How to address the yawning skill gap in AI/ML sectors – Analytics India Magazine

Job portal monster.coms annual trend report has projected big data, AI and ML as the hottest job sectors in 2022.

Nitin Agarwal, Google Head of Cloud AI Industry Solution and Services (India), recounted the challenges he faced while hiring his team in India. One common theme that I found, in the candidates that didnt get selected, is that they prepared for the interviews well but lacked the real work But the time I started having a detailed conversation on their projects, the problem starts coming up. Answers were very shallow and very textbook-ish, said his LinkedIn post.

Though the demand for AI/ML roles is at an all time high, the niche talent is in short supply. A KPMG survey predicted 50% of the workforce will be preparing for AI, ML and related technologies in the next few years.

Of late, companies have started investing in their own employees to help them adapt to the latest technologies by putting them in upskilling and reskilling programmes. Experts believe incorporating AI/ML courses in the curriculum can make the workforce future-ready. However, with over 5000 engineering colleges still sticking with the traditional courses, the skill gap has increased in the industry.

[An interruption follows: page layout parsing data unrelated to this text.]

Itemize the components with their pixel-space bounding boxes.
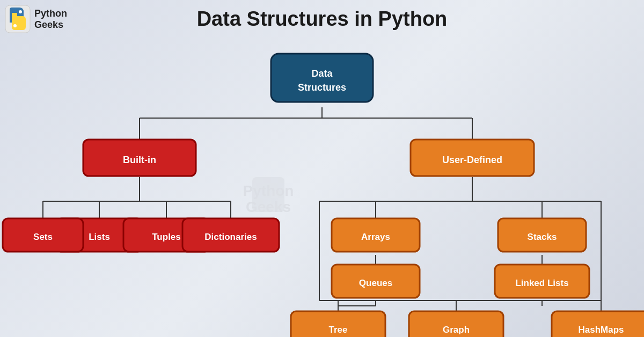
diagram: Python Geeks Data bbox=[0, 43, 644, 337]
svg-text:Dictionaries: Dictionaries bbox=[204, 232, 257, 242]
svg-text:Data: Data bbox=[311, 68, 333, 79]
node-graph: Graph bbox=[409, 311, 503, 337]
node-linked-lists: Linked Lists bbox=[495, 265, 589, 298]
page-title: Data Structures in Python bbox=[0, 8, 644, 31]
svg-text:Arrays: Arrays bbox=[361, 232, 390, 242]
svg-text:Sets: Sets bbox=[33, 232, 53, 242]
node-stacks: Stacks bbox=[498, 218, 586, 252]
node-sets: Sets bbox=[3, 218, 83, 252]
node-tree: Tree bbox=[291, 311, 385, 337]
node-user-defined: User-Defined bbox=[411, 140, 534, 176]
node-builtin: Built-in bbox=[83, 140, 196, 176]
node-queues: Queues bbox=[332, 265, 420, 298]
svg-text:Geeks: Geeks bbox=[246, 199, 291, 215]
svg-text:Tree: Tree bbox=[329, 325, 348, 335]
svg-text:Linked Lists: Linked Lists bbox=[515, 278, 568, 288]
svg-text:Tuples: Tuples bbox=[152, 232, 181, 242]
svg-text:User-Defined: User-Defined bbox=[442, 155, 502, 165]
svg-text:Structures: Structures bbox=[298, 82, 346, 93]
svg-text:Python: Python bbox=[243, 182, 294, 199]
svg-text:Queues: Queues bbox=[359, 278, 392, 288]
svg-text:HashMaps: HashMaps bbox=[578, 325, 624, 335]
svg-text:Graph: Graph bbox=[443, 325, 470, 335]
svg-text:Built-in: Built-in bbox=[123, 155, 156, 165]
node-hashmaps: HashMaps bbox=[552, 311, 644, 337]
node-dictionaries: Dictionaries bbox=[182, 218, 279, 252]
node-data-structures: Data Structures bbox=[271, 54, 373, 102]
svg-text:Lists: Lists bbox=[89, 232, 110, 242]
node-arrays: Arrays bbox=[332, 218, 420, 252]
svg-text:Stacks: Stacks bbox=[528, 232, 557, 242]
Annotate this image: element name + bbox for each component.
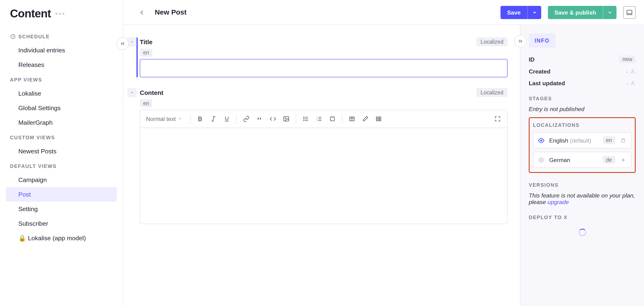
user-icon	[630, 80, 636, 86]
field-focus-indicator	[136, 37, 138, 77]
deploy-section-label: DEPLOY TO X	[529, 214, 636, 220]
delete-localization-button[interactable]	[620, 136, 627, 144]
user-icon	[630, 69, 636, 74]
svg-line-5	[212, 117, 214, 121]
code-button[interactable]	[266, 113, 279, 125]
expand-icon	[494, 116, 501, 122]
svg-point-30	[632, 81, 634, 83]
versions-note: This feature is not available on your pl…	[529, 192, 636, 206]
ordered-list-button[interactable]: 123	[312, 113, 325, 125]
caret-down-icon	[130, 91, 134, 94]
nav-mailergraph[interactable]: MailerGraph	[6, 115, 117, 130]
link-button[interactable]	[240, 113, 252, 125]
sidebar-title: Content	[10, 7, 51, 20]
nav-global-settings[interactable]: Global Settings	[6, 100, 117, 115]
chevron-double-left-icon	[120, 41, 126, 46]
content-field-menu[interactable]	[128, 88, 136, 97]
back-button[interactable]	[136, 6, 148, 18]
nav-post[interactable]: Post	[6, 187, 117, 202]
localization-german[interactable]: German de	[533, 152, 631, 168]
underline-button[interactable]	[220, 113, 233, 125]
bold-button[interactable]	[194, 113, 206, 125]
nav-subscriber[interactable]: Subscriber	[6, 216, 117, 231]
richtext-body[interactable]	[140, 128, 507, 224]
nav-newest-posts[interactable]: Newest Posts	[6, 144, 117, 158]
chevron-down-icon	[607, 10, 612, 15]
publish-button-group: Save & publish	[548, 6, 616, 19]
bullet-list-button[interactable]	[300, 113, 312, 125]
bullet-list-icon	[302, 116, 309, 122]
table-button[interactable]	[346, 113, 358, 125]
localization-code: en	[603, 136, 615, 144]
content-localized-badge: Localized	[476, 88, 508, 97]
info-tab[interactable]: INFO	[529, 33, 556, 48]
visibility-icon	[538, 136, 545, 144]
title-localized-badge: Localized	[476, 37, 508, 46]
svg-point-8	[285, 118, 286, 119]
section-schedule-label: SCHEDULE	[0, 29, 123, 43]
quote-icon	[256, 116, 263, 122]
save-button[interactable]: Save	[500, 6, 528, 19]
svg-point-31	[540, 139, 542, 141]
save-dropdown-button[interactable]	[528, 6, 541, 19]
nav-lokalise-app-model[interactable]: 🔒 Lokalise (app model)	[6, 231, 117, 246]
main: New Post Save Save & publish	[123, 0, 644, 306]
italic-button[interactable]	[207, 113, 220, 125]
nav-lokalise[interactable]: Lokalise	[6, 86, 117, 100]
class-icon	[329, 116, 336, 122]
caret-down-icon	[178, 117, 182, 120]
layout-toggle-button[interactable]	[623, 6, 636, 18]
nav-setting[interactable]: Setting	[6, 202, 117, 216]
grid-icon	[375, 116, 382, 122]
sidebar: Content ••• SCHEDULE Individual entries …	[0, 0, 123, 306]
localization-name: English (default)	[549, 137, 591, 143]
title-field-block: Title Localized en	[128, 37, 508, 77]
nav-campaign[interactable]: Campaign	[6, 173, 117, 187]
edit-button[interactable]	[359, 113, 371, 125]
richtext-editor: Normal text	[140, 110, 508, 224]
code-icon	[269, 116, 276, 122]
sidebar-collapse-button[interactable]	[116, 37, 129, 50]
format-select[interactable]: Normal text	[144, 114, 184, 124]
topbar: New Post Save Save & publish	[123, 0, 644, 25]
publish-dropdown-button[interactable]	[603, 6, 616, 19]
section-app-views-label: APP VIEWS	[0, 72, 123, 86]
svg-point-32	[540, 159, 542, 161]
chevron-down-icon	[532, 10, 537, 15]
info-created-label: Created	[529, 68, 550, 75]
eye-icon	[538, 156, 545, 164]
info-panel: INFO ID new Created - Last updated -	[520, 25, 644, 306]
nav-releases[interactable]: Releases	[6, 57, 117, 72]
localization-code: de	[603, 156, 615, 164]
svg-point-14	[304, 120, 304, 121]
visibility-icon	[538, 156, 545, 164]
localizations-box: LOCALIZATIONS English (default) en	[529, 117, 636, 173]
svg-rect-21	[330, 117, 334, 121]
svg-text:3: 3	[316, 120, 317, 122]
fullscreen-button[interactable]	[491, 113, 504, 125]
versions-section-label: VERSIONS	[529, 182, 636, 188]
ordered-list-icon: 123	[316, 116, 322, 122]
svg-point-29	[632, 69, 634, 71]
nav-individual-entries[interactable]: Individual entries	[6, 43, 117, 57]
image-button[interactable]	[280, 113, 292, 125]
plus-icon	[620, 157, 626, 163]
localization-english[interactable]: English (default) en	[533, 132, 631, 148]
image-icon	[283, 116, 289, 122]
class-button[interactable]	[326, 113, 338, 125]
localization-name: German	[549, 156, 570, 163]
title-lang-badge: en	[140, 49, 152, 57]
quote-button[interactable]	[253, 113, 266, 125]
info-panel-collapse-button[interactable]	[514, 35, 527, 47]
pencil-icon	[362, 116, 368, 122]
save-publish-button[interactable]: Save & publish	[548, 6, 603, 19]
trash-icon	[620, 137, 626, 143]
sidebar-menu-dots[interactable]: •••	[55, 10, 65, 18]
localizations-section-label: LOCALIZATIONS	[533, 122, 631, 128]
add-localization-button[interactable]	[620, 156, 627, 164]
title-input[interactable]	[140, 59, 508, 77]
upgrade-link[interactable]: upgrade	[548, 199, 569, 205]
svg-point-12	[304, 117, 304, 117]
grid-button[interactable]	[372, 113, 384, 125]
content-field-label: Content	[140, 89, 163, 96]
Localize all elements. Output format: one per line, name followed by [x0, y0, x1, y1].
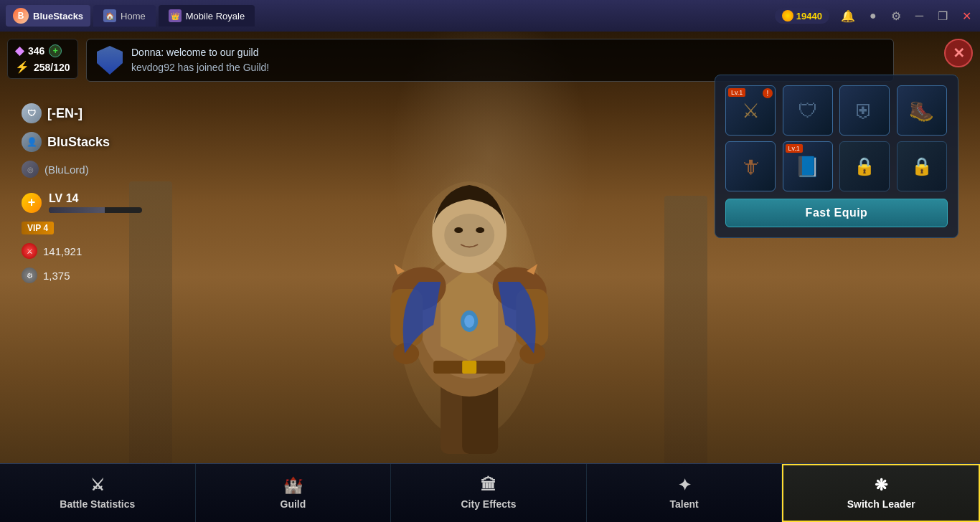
nav-talent[interactable]: ✦ Talent: [587, 464, 783, 522]
titlebar-right: 19440 🔔 ● ⚙ ─ ❐ ✕: [775, 8, 974, 24]
energy-row: ⚡ 258/120: [15, 60, 70, 74]
power-value: 141,921: [43, 245, 82, 257]
city-effects-label: City Effects: [461, 498, 516, 510]
guild-name-row: 🛡 [-EN-]: [22, 103, 142, 123]
bottom-nav: ⚔ Battle Statistics 🏰 Guild 🏛 City Effec…: [0, 463, 980, 522]
tab-home[interactable]: 🏠 Home: [93, 5, 156, 27]
city-effects-icon: 🏛: [481, 476, 496, 495]
bluestacks-label: BlueStacks: [33, 11, 83, 22]
guild-tag: [-EN-]: [47, 106, 83, 121]
title-bar: B BlueStacks 🏠 Home 👑 Mobile Royale 1944…: [0, 0, 980, 32]
guild-icon: 🏰: [283, 476, 303, 495]
equip-slot-shield2[interactable]: Lv.1 📘: [783, 141, 833, 191]
equipment-panel: Lv.1 ! ⚔ 🛡 ⛨ 🥾 🗡 Lv.1 �: [715, 75, 958, 238]
close-icon: ✕: [953, 44, 965, 62]
equip-warn-badge: !: [763, 88, 773, 98]
equip-shield-level-badge: Lv.1: [786, 144, 803, 153]
equipment-grid: Lv.1 ! ⚔ 🛡 ⛨ 🥾 🗡 Lv.1 �: [725, 85, 948, 191]
bluestacks-icon: B: [13, 8, 29, 24]
close-button[interactable]: ✕: [944, 39, 973, 67]
pillar-right: [664, 196, 707, 468]
settings-button[interactable]: ⚙: [888, 9, 904, 23]
boots-icon: 🥾: [909, 99, 934, 123]
equip-slot-chest[interactable]: 🛡: [783, 85, 833, 136]
equip-slot-boots[interactable]: 🥾: [897, 85, 947, 136]
player-title: (BluLord): [44, 163, 89, 176]
guild-label: Guild: [281, 498, 306, 510]
tab-home-label: Home: [121, 11, 146, 22]
bluestacks-logo[interactable]: B BlueStacks: [6, 5, 90, 27]
helmet-icon: ⛨: [854, 99, 875, 123]
talent-icon: ✦: [678, 476, 691, 495]
energy-amount: 258/120: [34, 62, 70, 73]
sword2-icon: 🗡: [740, 155, 760, 179]
tab-game[interactable]: 👑 Mobile Royale: [159, 5, 255, 27]
account-button[interactable]: ●: [867, 9, 880, 22]
nav-city-effects[interactable]: 🏛 City Effects: [391, 464, 587, 522]
diamond-amount: 346: [28, 45, 44, 57]
troops-value: 1,375: [43, 270, 70, 282]
notification-text: Donna: welcome to our guild kevdog92 has…: [131, 45, 269, 75]
close-window-button[interactable]: ✕: [959, 9, 974, 23]
lock1-icon: 🔒: [854, 156, 875, 176]
battle-statistics-icon: ⚔: [90, 476, 105, 495]
power-icon: ⚔: [22, 243, 37, 259]
arch-background: [311, 32, 669, 447]
equip-slot-weapon[interactable]: Lv.1 ! ⚔: [725, 85, 776, 136]
game-tab-icon: 👑: [169, 9, 182, 22]
weapon-icon: ⚔: [742, 99, 760, 123]
guild-shield-icon: [97, 46, 123, 75]
vip-row: VIP 4: [22, 222, 142, 234]
player-info-panel: 🛡 [-EN-] 👤 BluStacks ◎ (BluLord) + LV 14…: [22, 103, 142, 283]
player-avatar: 👤: [22, 132, 42, 152]
add-diamonds-button[interactable]: +: [49, 44, 62, 57]
shield2-icon: 📘: [795, 155, 820, 179]
energy-icon: ⚡: [15, 60, 29, 74]
level-bar-fill: [49, 207, 105, 213]
player-name: BluStacks: [47, 135, 110, 150]
level-info: LV 14: [49, 192, 142, 213]
switch-leader-icon: ❋: [875, 476, 887, 495]
title-icon: ◎: [22, 161, 39, 178]
equip-level-badge: Lv.1: [728, 88, 745, 97]
equip-slot-sword2[interactable]: 🗡: [725, 141, 776, 191]
guild-badge: 🛡: [22, 103, 42, 123]
level-row: + LV 14: [22, 192, 142, 213]
equip-slot-lock2[interactable]: 🔒: [897, 141, 947, 191]
equip-slot-lock1[interactable]: 🔒: [839, 141, 890, 191]
fast-equip-button[interactable]: Fast Equip: [725, 199, 948, 227]
lock2-icon: 🔒: [911, 156, 933, 176]
coin-icon: [782, 10, 793, 22]
troops-row: ⚙ 1,375: [22, 267, 142, 283]
coin-amount: 19440: [796, 11, 822, 22]
player-title-row: ◎ (BluLord): [22, 161, 142, 178]
coin-display: 19440: [775, 8, 829, 24]
player-name-row: 👤 BluStacks: [22, 132, 142, 152]
level-plus-button[interactable]: +: [22, 193, 42, 213]
tab-game-label: Mobile Royale: [186, 11, 245, 22]
vip-badge: VIP 4: [22, 222, 54, 234]
home-tab-icon: 🏠: [103, 9, 116, 22]
notification-button[interactable]: 🔔: [838, 9, 858, 23]
nav-guild[interactable]: 🏰 Guild: [196, 464, 392, 522]
game-area: Donna: welcome to our guild kevdog92 has…: [0, 32, 980, 522]
troops-icon: ⚙: [22, 267, 37, 283]
minimize-button[interactable]: ─: [913, 9, 926, 22]
diamond-icon: ◆: [15, 44, 24, 57]
nav-battle-statistics[interactable]: ⚔ Battle Statistics: [0, 464, 196, 522]
power-row: ⚔ 141,921: [22, 243, 142, 259]
chest-icon: 🛡: [798, 99, 818, 123]
notif-line1: Donna: welcome to our guild: [131, 45, 269, 60]
resource-bar: ◆ 346 + ⚡ 258/120: [7, 39, 78, 79]
talent-label: Talent: [669, 498, 698, 510]
equip-slot-helmet[interactable]: ⛨: [839, 85, 890, 136]
switch-leader-label: Switch Leader: [847, 498, 915, 510]
nav-switch-leader[interactable]: ❋ Switch Leader: [782, 464, 980, 522]
diamond-row: ◆ 346 +: [15, 44, 70, 57]
restore-button[interactable]: ❐: [935, 9, 951, 23]
battle-statistics-label: Battle Statistics: [60, 498, 135, 510]
level-label: LV 14: [49, 192, 142, 205]
notif-line2: kevdog92 has joined the Guild!: [131, 60, 269, 75]
level-progress-bar: [49, 207, 142, 213]
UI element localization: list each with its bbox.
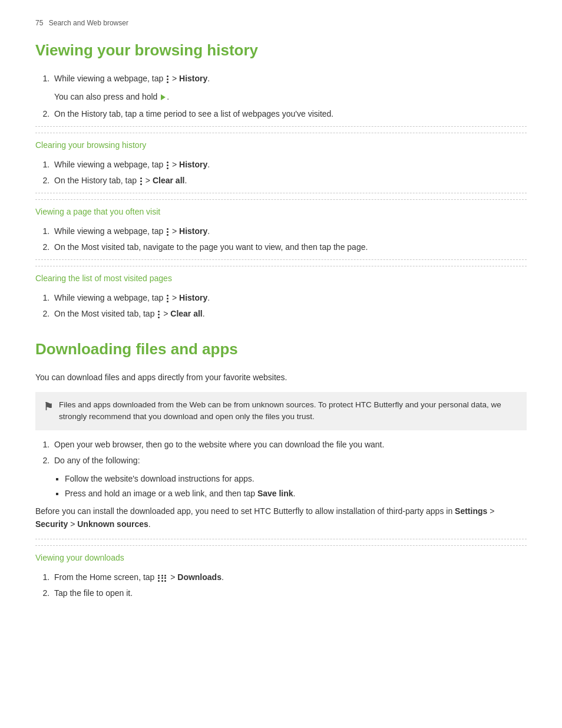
menu-icon-1 — [167, 75, 168, 83]
browsing-history-section: Viewing your browsing history While view… — [35, 39, 527, 320]
downloading-intro: You can download files and apps directly… — [35, 371, 527, 384]
menu-icon-5 — [167, 295, 168, 302]
bullet-1: Follow the website's download instructio… — [65, 473, 527, 485]
apps-grid-icon — [158, 575, 167, 582]
page-number-line: 75 Search and Web browser — [35, 18, 527, 28]
viewing-downloads-steps: From the Home screen, tap > Downloads. T… — [52, 571, 527, 599]
bullet-2: Press and hold an image or a web link, a… — [65, 487, 527, 500]
viewing-downloads-section: Viewing your downloads From the Home scr… — [35, 539, 527, 599]
downloading-step-2: Do any of the following: — [52, 454, 527, 467]
page-number: 75 — [35, 19, 43, 27]
step-1-text: While viewing a webpage, tap — [54, 74, 166, 83]
downloading-bullets: Follow the website's download instructio… — [65, 473, 527, 500]
clearing-browsing-title: Clearing your browsing history — [35, 133, 527, 151]
often-visit-section: Viewing a page that you often visit Whil… — [35, 193, 527, 253]
often-visit-step-2: On the Most visited tab, navigate to the… — [52, 241, 527, 253]
downloading-section: Downloading files and apps You can downl… — [35, 338, 527, 599]
clearing-step-2: On the History tab, tap > Clear all. — [52, 174, 527, 187]
warning-note: ⚑ Files and apps downloaded from the Web… — [35, 392, 527, 430]
menu-icon-4 — [167, 228, 168, 236]
often-visit-steps: While viewing a webpage, tap > History. … — [52, 225, 527, 253]
press-hold-note: You can also press and hold . — [52, 91, 527, 103]
menu-icon-6 — [158, 311, 160, 318]
section-label: Search and Web browser — [49, 19, 128, 27]
step-1: While viewing a webpage, tap > History. — [52, 73, 527, 85]
often-visit-step-1: While viewing a webpage, tap > History. — [52, 225, 527, 238]
browsing-history-steps: While viewing a webpage, tap > History. — [52, 73, 527, 85]
flag-icon: ⚑ — [44, 399, 53, 415]
clearing-visited-section: Clearing the list of most visited pages … — [35, 259, 527, 320]
step-2: On the History tab, tap a time period to… — [52, 108, 527, 120]
clearing-browsing-section: Clearing your browsing history While vie… — [35, 126, 527, 187]
often-visit-title: Viewing a page that you often visit — [35, 199, 527, 218]
downloading-steps: Open your web browser, then go to the we… — [52, 439, 527, 467]
downloading-title: Downloading files and apps — [35, 338, 527, 361]
clearing-browsing-steps: While viewing a webpage, tap > History. … — [52, 159, 527, 187]
menu-icon-2 — [167, 162, 168, 169]
back-icon — [161, 94, 166, 100]
menu-icon-3 — [140, 177, 142, 185]
clearing-visited-steps: While viewing a webpage, tap > History. … — [52, 292, 527, 320]
step-1-text-after: > History. — [172, 74, 210, 83]
clearing-visited-step-2: On the Most visited tab, tap > Clear all… — [52, 308, 527, 320]
browsing-history-step2: On the History tab, tap a time period to… — [52, 108, 527, 120]
clearing-visited-step-1: While viewing a webpage, tap > History. — [52, 292, 527, 304]
press-hold-text: You can also press and hold — [54, 92, 157, 101]
viewing-downloads-title: Viewing your downloads — [35, 545, 527, 564]
viewing-downloads-step-1: From the Home screen, tap > Downloads. — [52, 571, 527, 584]
before-install-text: Before you can install the downloaded ap… — [35, 505, 527, 531]
clearing-visited-title: Clearing the list of most visited pages — [35, 266, 527, 285]
downloading-step-1: Open your web browser, then go to the we… — [52, 439, 527, 451]
warning-text: Files and apps downloaded from the Web c… — [59, 400, 501, 421]
step-2-text: On the History tab, tap a time period to… — [54, 109, 333, 118]
viewing-downloads-step-2: Tap the file to open it. — [52, 587, 527, 599]
clearing-step-1: While viewing a webpage, tap > History. — [52, 159, 527, 171]
browsing-history-title: Viewing your browsing history — [35, 39, 527, 62]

Data science is an umbrella term for multiple disciplines. While data scientists focus on algorithms and ensure the entire data processing pipeline is in order, ML engineers focus on the deployment of models.

A data scientist needs to have a deep understanding of a programming language, an IDE/visualization platform and a querying language.

Data Scientist is expected to be fluid in programming languages including Python and R. The goal is to ingest data, process it, feature engineer, build models and communicate results.

Data scientists also often use Jupyter Notebook or a popular IDE to code, write text, and view various outputs like results and visualizations from one place. Other popular IDEs include PyCharm and Atom.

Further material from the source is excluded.